Someone in my critical pedagogy class made a very astute comment the last class. We were discussing professionalism, the fact that there are many attempts at deprofessionalizing teaching going on today, and we were having a great conversation about who is benefiting from these acts. Who is pushing the process, who is benefiting, who does not benefit? These questions are all worth pursuing, and then the classmate drops a thought bomb on the class. It has stuck with me for a week now, and I still am not sure how to answer it it.

Here it is: ¬†Aren’t we, as teachers, partially to blame for the¬†deprofessionalizing of education? After all, we admit the first year or two of teaching are “throw-away” years where the teacher just has to learn what the need on their own. You don’t ever hear flight controllers say, “It’s okay if you crashed those planes together, it is your first year,” or “It’s okay that building you designed fell down, it’s your first year of architecturing.”

planecrash

Boom.

Drop that right on us, as teachers. As teacher leaders. As teacher educators.
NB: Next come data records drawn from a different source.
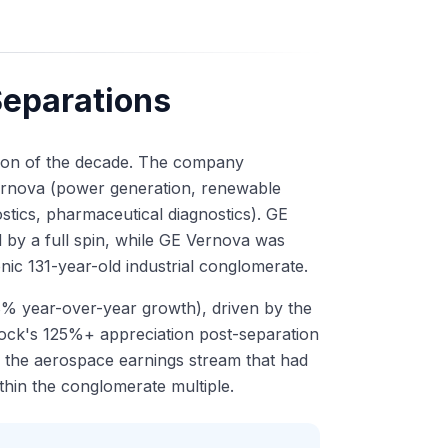
Separations
ction of the decade. The company
Vernova (power generation, renewable
stics, pharmaceutical diagnostics). GE
 by a full spin, while GE Vernova was
onic 131-year-old industrial conglomerate.
% year-over-year growth), driven by the
ock's 125%+ appreciation post-separation
 the aerospace earnings stream that had
thin the conglomerate multiple.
Yup, we have to own that one. Professionals don’t let that kind of thing happen. Professionals support the pre and new service teacher. Professionals don’t allow for this type of failure, and let’s not mince words. A child whose education is harmed because a new teacher fails is just as bad OR WORSE than the plane crashing.

How do we stop it?

Mentoring came up repeatedly in the conversation. We must mentor pre-service teachers closely and support them completely. We must mentor new teachers with the same vigor.

Social and Emotional Learning came up in the conversation. Getting teachers right from day one to realize they teach PEOPLE, not content.

Critical Theory / Social Justice came up (duh, it is that class after all). But it came up not because we were in the class, but because this is how teachers, new teachers, beginning teachers can learn how to engage with their learners and start problem-posing instead of banking. Freire’s approach to education turns the classroom away from teacher centered to learner and learning centered. In this type of environment, the teacher gets to know their learners better, so they don’t inadvertently cause harm.

All in all, it is a very small thought-bomb that was dropped, but the implications are far reaching.

Are we professionals?

If the answer is yes, then we can not, ever, accept a “throw away year” in teaching. Every single day counts, and we have to help, support, and develop every single teacher in that focus.

  3 Responses to “Why do we throw away the first years?”

  1. It sounds like you’re talking about a mentoring/residency kind of model. Perhaps something like the medical profession has where doctors spend their first years out of school under the responsibility of someone else while they are a resident. Or at least that kind of model is one that has been suggested for addressing that situation. Maybe you were thinking of something else?

  2. I am going through that process and I have talked to many of my peers and I am so glad I got a lead teacher during my internship because I truly feel prepare for my first year of teaching. I may not know all the answers but my lead teacher truly fully trained me, and kept me on checked because he mentioned that I have a responsibility to challenge our students. We talked about content, classroom management, expectations, class directions, personal relationships, ,parent involvement and my involvement as a teacher in school.
    However, when I talked to my peers that had paid internships or even lead teachers they mention how they struggled with everything I mentioned above. Now that I ask them if they are excited about beginning to teach their answer is not the most convincing.
    Another comment I heard, this one from my lead teacher, he said how other teachers that have had student teachers they simply just handle the control of the class and leave them on their own. My lead teacher gave me full control but never really left me alone. I had a great experience and I truly believe that I will not throw my first years away, its actually the opposite. I feel that I am going to truly be an asset to my school.
    Overall, I think we should really concentrate on not only training our student teachers but our lead teachers so when our new teachers begin they already know what they were supposed to learned throughput those “first years that we throw away” and not make the same mistakes that previous new teachers made.

  3. I agree completely Jose. That is one reason why I took the job I did. Thank you for your suggestions on how to improve teacher ed! It is very important to me that we listen to you.